THURSDAY, 25 DECEMBER 2008
One of the reasons why many smokers find it difficult to quit is because they think they will never again have a certain experience they associate with smoking. I subscribe to the idea that it is not about you never again doing or experiencing something; it is about breaking a habit.
The smoker who is seriously considering breaking the habit should think about it in this way: that they will eventually smoke another cigarette, or another cigar, but then it will not be as part of a habit connected to an addiction; it will not be as part of a routine ruination of their health.
Note on Thursday, 26 May 2016
The above was not the first note I had written over the years on the topic of quitting the habit of smoking cigarettes.
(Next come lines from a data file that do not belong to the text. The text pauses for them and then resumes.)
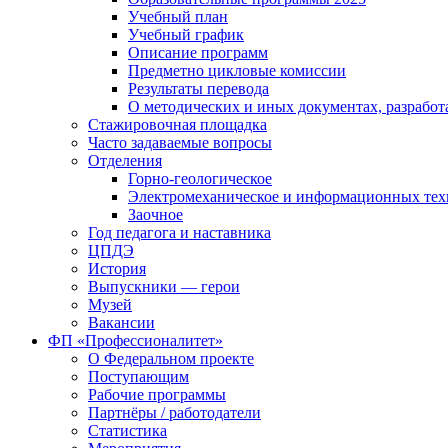
Учебный план
Учебный график
Описание программ
Предметно цикловые комиссии
Результаты перевода
О методических и иных документах, разработ
Стажировочная площадка
Часто задаваемые вопросы
Отделения
Горно-геологическое
Электромеханическое и информационных тех
Заочное
Год педагога и наставника
ЦПДЭ
История
Выпускники — герои
Музей
Вакансии
ФП «Профессионалитет»
О Федеральном проекте
Поступающим
Рабочие программы
Партнёры / работодатели
Статистика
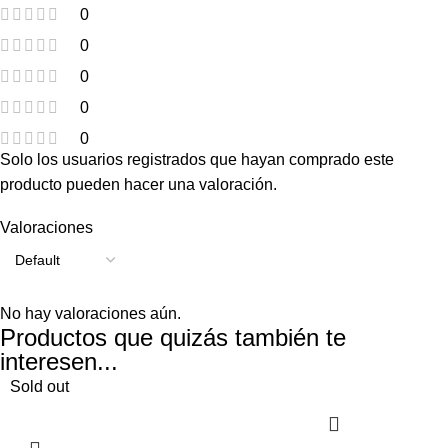
0
0
0
0
0
Solo los usuarios registrados que hayan comprado este
producto pueden hacer una valoración.
Valoraciones
No hay valoraciones aún.
Productos que quizás también te
interesen...
Sold out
What was unique was that Christmas Day 2008 saw my final and ultimately successful attempt to break the habit.
How did I do it?
That night, after having stubbed out my last cigarette, I gathered everything in my apartment that had any connection to smoking and chucked it in an old book bag – ashtrays, lighters, pipes, Rizla papers and rolling machine, and of course the box with a few remaining cigarettes. The next day I took the bag to Natasja’s apartment and buried it deep inside a closet. I made a deal with myself that I could take it out again in two weeks’ time to smoke two cigarettes. That is exactly what I did, after which I again closeted the bag, with the idea that I would again allow myself one cigarette two weeks after that. By the end of January, I thought I could push things a little further.
Months later, September 2009, I decided I again felt like having a cigarette. Natasja and I went out with friends that night, several of whom were smokers, and we decided we would buy a pack of pipe tobacco cigarettes. I ended up smoking two or three cigarettes that evening. Then came the big test: Will I smoke one final cigarette when we get home, as I always did in the past, on the balcony, while staring out into the night? No, I decided – no cigarettes at home.
And so it remained for the next few years. When we went out, we would take our packet of smokes out of the fridge – we bought a fresh pack every few months, smoke our few cigarettes outside a pub or restaurant with friends, and back home put the packet back in the fridge.
Then, about two years ago, just before going out one night, I realised that I had absolutely no desire to smoke a cigarette. The smell on my fingers, the taste in my mouth, the possibility that I might get a head rush from the sudden nicotine injection were all simply not worth the experience – something which I had previously enjoyed so much on a daily basis.
It was then that I realised my attempt that I had started on Christmas Day 2008 had reached its ideal point: I could walk down to the convenience store, buy a pack of cigarettes and have a smoke on the balcony, if I wanted to – but, as it turns out, I do not crave the experience anymore.